The University of Pennsylvania and developer Jonathan Weiss sought zoning relief Wednesday afternoon for a proposed five-story, 122-unit, market-rate student housing development at 40th and Pine, where a historic mansion currently sits waiting for news of its fate.
The relief—the developer is seeking six variances, in all—are being opposed by a group of residents of the surrounding neighborhood. The Zoning Board of Adjustment had scheduled 1 ¾ hours for Wednesday’s hearing. Penn argued its case first, and Paul Boni, the attorney for the opposition, was unable to bring all his witnesses in the remaining time. The hearing failed to conclude, and another hearing, presumably the last, will be scheduled by the ZBA.
Testifying on behalf of the University Wednesday afternoon were Paul Sehnert, Penn’s director or real estate development, and Harris Steinberg, executive director of PennPraxis, which is PlanPhilly’s parent organization and the “applied research arm” of Penn’s School of Design. Both witnesses were called by Matt McClure, of Ballard Spahr, who is representing the university in the case.
Under McClure’s direction, Sehnert described the market conditions in the neighborhood as ripe for more student housing. Sehnert said the vast majority of buildings in the surrounding area are renter-occupied, and that the building in question is an out-of-use eyesore. He said that market-rate student housing is the “highest and best use” of the parcel.
“[Penn] bought this property because it was a vacant, blighted, former nursing home that was quite an objectionable presence in the neighborhood,” Sehnert said. “… When we bought it, the idea was to help address and improve the area.”
Harris Steinberg said that the project proposal is “sympathetic and not out of context” with the scale and use of surrounding parcels. He acknowledged that the stretch of 40th Street the parcel sits on is a “significant public transportation corridor,” and said that the developer’s plan to provide no parking spaces is “a smart move from a planning perspective.” He also said that it is not necessarily inappropriate to treat corner lots, such as the lot in question, differently from mid-block lots.
McClure also called Ed Halligan, president of Spruce Hill Community Association, who testified to the Association’s support of the project proposal.
In a statement before calling his own witnesses, Paul Boni said that while he respects the University of Pennsylvania and their expert witnesses, “they also have to comply with the law, in this case the zoning law.” Boni asked the zoning board to rule in the appellants’ favor on the basis that Penn had failed to make the case that the parcel has no value unless the zoning relief is granted.

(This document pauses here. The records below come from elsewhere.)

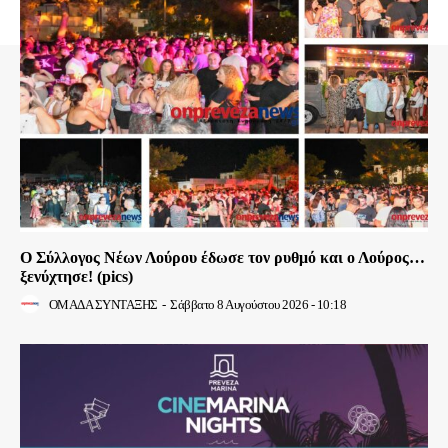
Ο Σύλλογος Νέων Λούρου έδωσε τον ρυθμό και ο Λούρος…
ξενύχτησε! (pics)
ΟΜΑΔΑ ΣΥΝΤΑΞΗΣ
-
Σάββατο 8 Αυγούστου 2026 - 10:18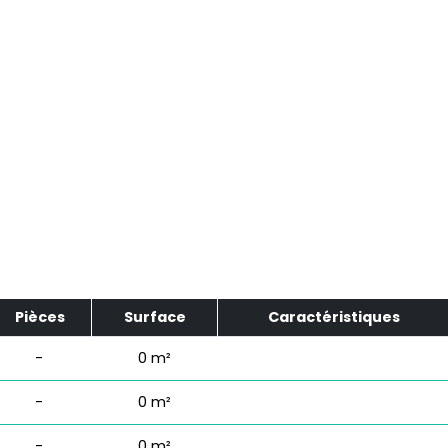
Pièces
Surface
Caractéristiques
-
0 m²
-
0 m²
-
0 m²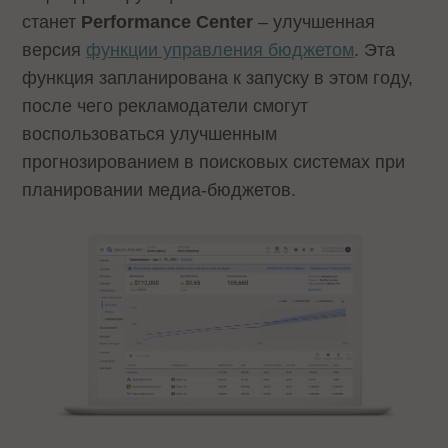
станет
Performance Center
– улучшенная
версия
функции управления бюджетом
. Эта
функция запланирована к запуску в этом году,
после чего рекламодатели смогут
воспользоваться улучшенным
прогнозированием в поисковых системах при
планировании медиа-бюджетов.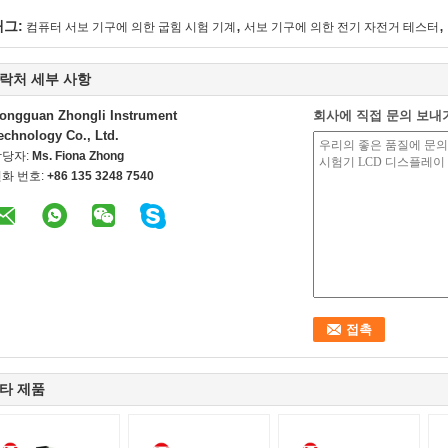
,
,
태그:
컴퓨터 서보 기구에 의한 굽힘 시험 기계
서보 기구에 의한 전기 자전거 테스터
락처 세부 사항
ongguan Zhongli Instrument
회사에 직접 문의 보내
echnology Co., Ltd.
담당자:
Ms. Fiona Zhong
화 번호:
+86 135 3248 7540
타 제품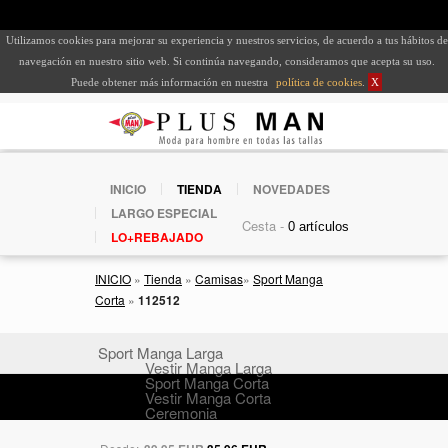
Utilizamos cookies para mejorar su experiencia y nuestros servicios, de acuerdo a tus hábitos de
navegación en nuestro sitio web. Si continúa navegando, consideramos que acepta su uso.
Puede obtener más información en nuestra
política de cookies
.
X
INICIO
TIENDA
NOVEDADES
LARGO ESPECIAL
Cesta -
LO+REBAJADO
INICIO
»
Tienda
»
Camisas
»
Sport Manga
Corta
»
112512
Sport Manga Larga
Vestir Manga Larga
Sport Manga Corta
Vestir Manga Corta
Ceremonia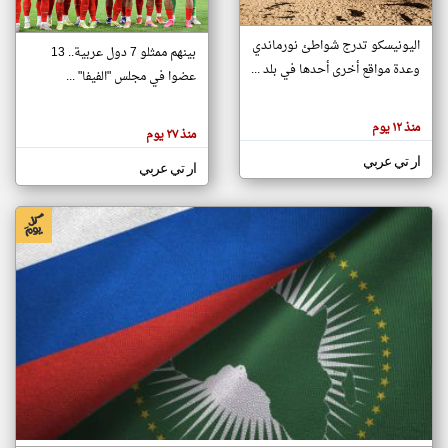
اليونيسكو تدرج شواطئ نورماندي
بينهم ممثلو 7 دول عربية.. 13
klyoum.com
وعدة مواقع أخرى أحدها في بلد ...
تغيير الدولة
عضوا في مجلس "الفيفا" ...
تعبر
مصادر الأخبار من جزر القمر
المقالات
الموجوده
اخبار جزر القمر على مدار الساعة
منذ ١٢ يوم
هنا عن
منذ ٢٧ يوم
وجهة
نظر
أهم اخبار جزر القمر العاجلة والمباشرة
ار تي عربي
كاتبيها.
ار تي عربي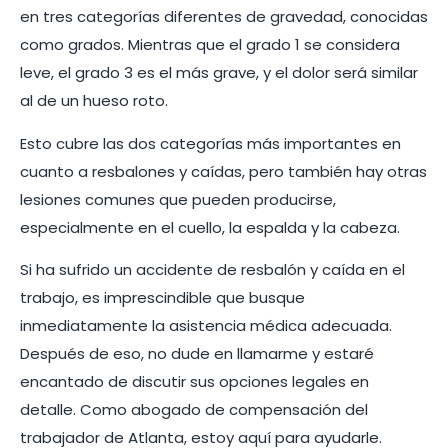
en tres categorías diferentes de gravedad, conocidas
como grados. Mientras que el grado 1 se considera
leve, el grado 3 es el más grave, y el dolor será similar
al de un hueso roto.
Esto cubre las dos categorías más importantes en
cuanto a resbalones y caídas, pero también hay otras
lesiones comunes que pueden producirse,
especialmente en el cuello, la espalda y la cabeza.
Si ha sufrido un accidente de resbalón y caída en el
trabajo, es imprescindible que busque
inmediatamente la asistencia médica adecuada.
Después de eso, no dude en llamarme y estaré
encantado de discutir sus opciones legales en
detalle. Como abogado de compensación del
trabajador de Atlanta, estoy aquí para ayudarle.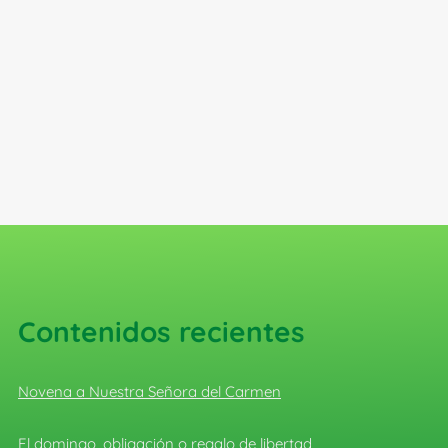
Contenidos recientes
Novena a Nuestra Señora del Carmen
El domingo, obligación o regalo de libertad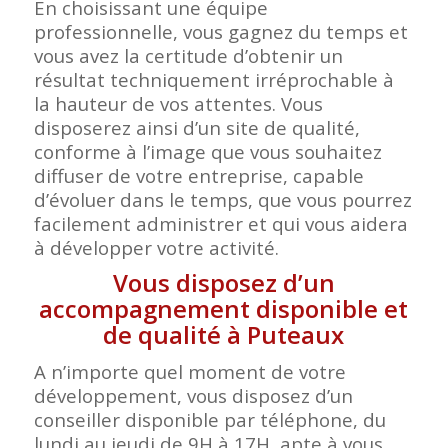
En choisissant une équipe
professionnelle, vous gagnez du temps et
vous avez la certitude d’obtenir un
résultat techniquement irréprochable à
la hauteur de vos attentes. Vous
disposerez ainsi d’un site de qualité,
conforme à l’image que vous souhaitez
diffuser de votre entreprise, capable
d’évoluer dans le temps, que vous pourrez
facilement administrer et qui vous aidera
à développer votre activité.
Vous disposez d’un
accompagnement disponible et
de qualité à Puteaux
A n’importe quel moment de votre
développement, vous disposez d’un
conseiller disponible par téléphone, du
lundi au jeudi de 9H à 17H, apte à vous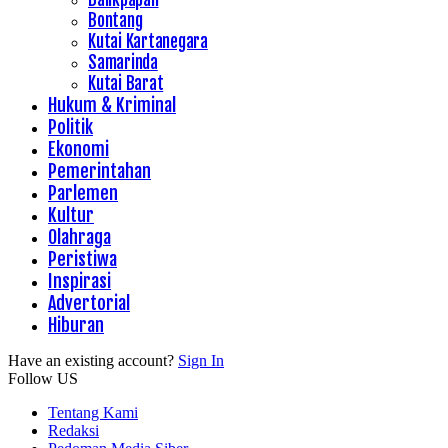
Bontang
Kutai Kartanegara
Samarinda
Kutai Barat
Hukum & Kriminal
Politik
Ekonomi
Pemerintahan
Parlemen
Kultur
Olahraga
Peristiwa
Inspirasi
Advertorial
Hiburan
Have an existing account?
Sign In
Follow US
Tentang Kami
Redaksi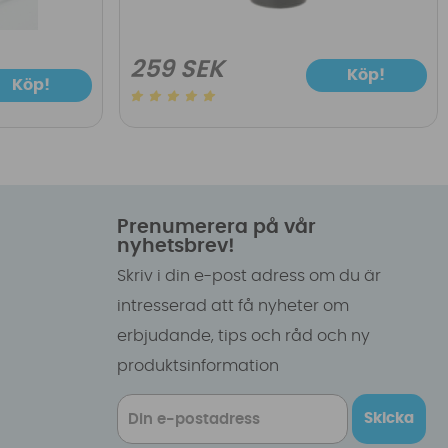
259 SEK
Köp!
Köp!
Prenumerera på vår
nyhetsbrev!
Skriv i din e-post adress om du är
intresserad att få nyheter om
erbjudande, tips och råd och ny
produktsinformation
Skicka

“All they’ve shown is that they haven’t been able to do what they wanted to do,” Boni said.
The historic property, which Penn purchased in 2003, has been the subject of a series of earlier proposals. One proposal, from 2007, would have restored the mansion and constructed an 11-story, extended-stay hotel on the lot. Another proposal last year, from current developer Jonathan Weiss, also would have restored the mansion while building a 7-story student-housing complex behind it. Both proposals met resistance and were eventually defeated.
At Wednesday’s hearing, Boni argued that the property is viable even without demolition, and that Penn hadn’t exhausted all possibilities—including sale—of the lot, for which it paid $1.749 million.
“You’re not allowed to create your own hardship,” Boni said, “which is what they did by purchasing this property.”
Boni called two witnesses of his own, an architect and a developer, who testified to the feasibility of developing the property without zoning relief—or with lesser relief than requested. On cross examination, Matt McClure questioned the thoroughness of the witnesses’ review of the property, particularly the opposition proposals for its redevelopment have met from nearby residents.
The building is zoned R5-A, and is being considered under the old zoning code. Penn is seeking variances for the number of units and stories, the height, parking requirements, and rear- and side-yard sizes. The Planning Commission voted last month to support the zoning relief.
The battle over the historic mansion is being waged on two fronts. Paul Boni is also representing a group of residents appealing a Historical Commission decision to permit the mansion’s demolition; a hearing in that case before the Board of L&I Review also failed to conclude last week. Boni said that a special, full-day hearing at the L&I review board has been scheduled for 10 a.m. on Thursday, November 1st.
Despite its inconclusiveness, Boni said he felt Wednesday’s hearing was good for the protestants’ case.
“We had a plan to effectively cross-examine their witnesses and put forth our own case,” Boni said, “and I think we accomplished that.”